‘Risky Business’: an entertaining film that would never get made today

I was just turning 15 when Risky Business—the movie that launched Tom Cruise’s acting career—hit the theaters in August 1983. I was too young to get into an R-rated movie without an adult; and this wasn’t a film that either of my parents would have been interested in seeing with me.

I neglected to see Risky Business for more than 40 years, partly because I was put off by the much-played clip of Tom Cruise dancing in his underwear. Call me homophobic if you’d like; but that isn’t the way to get me to see a movie. And there were just so many other movies to see.

I finally got around to watching Risky Business a few days ago. (Better late than never!) The movie was quite well done for a film that was originally conceived as a throwaway flick for Reagan-era young adults. (Moreover, despite the ubiquity of that clip with Tom Cruise in his underwear, that scene is a minuscule portion of the 95-minute movie.)

This is the movie’s setup. Joel Goodson (played by Cruise) is a success-oriented high school senior in Chicago’s exclusive North Shore area. Joel is obsessed with his grades, and particularly obsessed with getting into Princeton University.

Until his parents go away on an extended trip. One of Joel’s friends convinces him that he should take advantage of the hiatus in parental oversight by letting his hair down a little. Have some fun.

And what does that mean for a teenage boy in the early 1980s? Joel opens the phonebook and starts dialing the numbers of call girls, of course. 

The first call girl he phones, Jackie, turns out to be a black cross-dresser. Joel diplomatically informs Jackie that he is not interested in male companionship, however the party might be dressed. Jackie gives Joel the number of “Lana”, who, Jackie insists, will be exactly what he is looking for. (Jackie assures Joel that Lana is “what all the white boys are looking for.”)

Lana (played by the stunning Rebecca De Mornay) shows up next. Joel and Lana end up having sex in his parents’ house. But in the morning she demands her fee of $300 ($975 in 2025 money). 

Joel leaves Lana unattended at home while he goes to the bank for money.
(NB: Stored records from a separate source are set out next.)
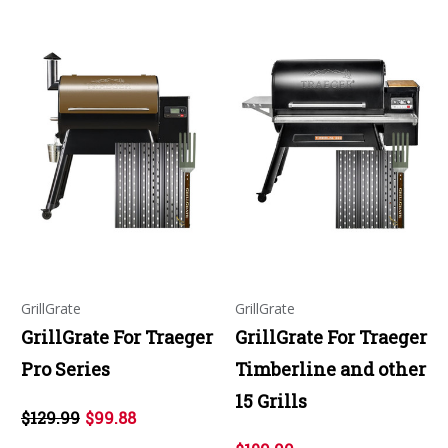
GrillGrate
GrillGrate
GrillGrate For Traeger
GrillGrate For Traeger
Pro Series
Timberline and other
15 Grills
$129.99
$99.88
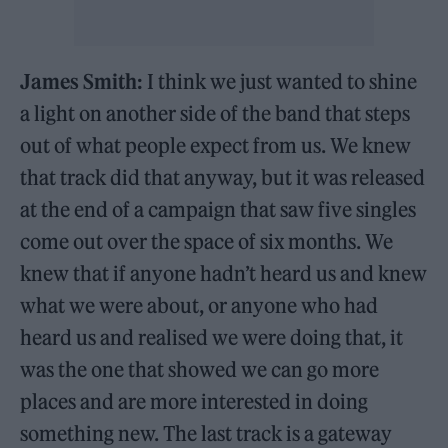
James Smith:
I think we just wanted to shine
a light on another side of the band that steps
out of what people expect from us. We knew
that track did that anyway, but it was released
at the end of a campaign that saw five singles
come out over the space of six months. We
knew that if anyone hadn’t heard us and knew
what we were about, or anyone who had
heard us and realised we were doing that, it
was the one that showed we can go more
places and are more interested in doing
something new. The last track is a gateway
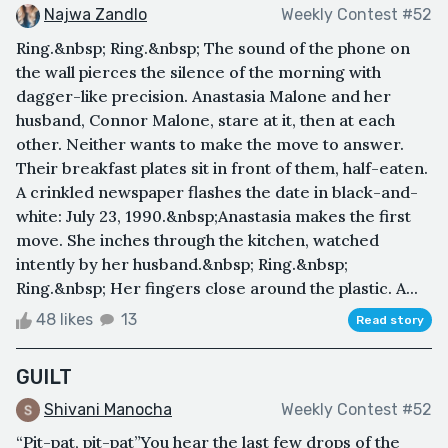
Najwa Zandlo
Weekly Contest #52
Ring.&nbsp; Ring.&nbsp; The sound of the phone on
the wall pierces the silence of the morning with
dagger-like precision. Anastasia Malone and her
husband, Connor Malone, stare at it, then at each
other. Neither wants to make the move to answer.
Their breakfast plates sit in front of them, half-eaten.
A crinkled newspaper flashes the date in black-and-
white: July 23, 1990.&nbsp;Anastasia makes the first
move. She inches through the kitchen, watched
intently by her husband.&nbsp; Ring.&nbsp;
Ring.&nbsp; Her fingers close around the plastic. A...
48 likes
13
Read story
GUILT
Shivani Manocha
Weekly Contest #52
“Pit-pat, pit-pat”You hear the last few drops of the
When he returns, Lana is gone, along with his mother’s prized Steuben glass egg. 

Joel goes on a quest to find Lana. He eventually finds her, and more hijinks ensue. Lana’s abusive pimp tries to intimidate Joel. Lana convinces Joel to turn his upper-crust suburban home into a brothel for a night. You get the picture.

Risky Business is not a movie that would get made in 2025. Everyone would kvetch too much, from all sides of the political spectrum. The pearl-clutching conservative commentator Matt Walsh—who was born three years after Risky Business came out—would have a conniption fit. J.D. Vance (who also wasn’t yet born in August 1983) would denounce the movie from the bully pulpit of the vice president’s office.

Feminists would bemoan the exploitation and objectification celebrated in the movie. The LGBTQ crowd would complain about the portrayal of Jackie. And so on… 

I’ll freely acknowledge that a teenage boy’s relationship (and business partnership) with a call girl isn’t the most wholesome topic for a movie. But in the 1980s we were able to wink at such films. To begin with, everyone knew that such an outlandish scenario was extremely unlikely in real life. And American society at-large (this is the important part) was fundamentally solid and sane. 

We now live in an era in which there is constant insanity on our daily news reports—far more insanity than a 1980s filmmaker would have ever conceived for the make-believe world of the movie screen. 

Risky Business doesn’t really provide much insight into real life in the early 1980s. (Like I said, the setup and premise are unrealistic.) But the movie will show you what we were able to laugh at back then, secure in the stability of that better, vanished time.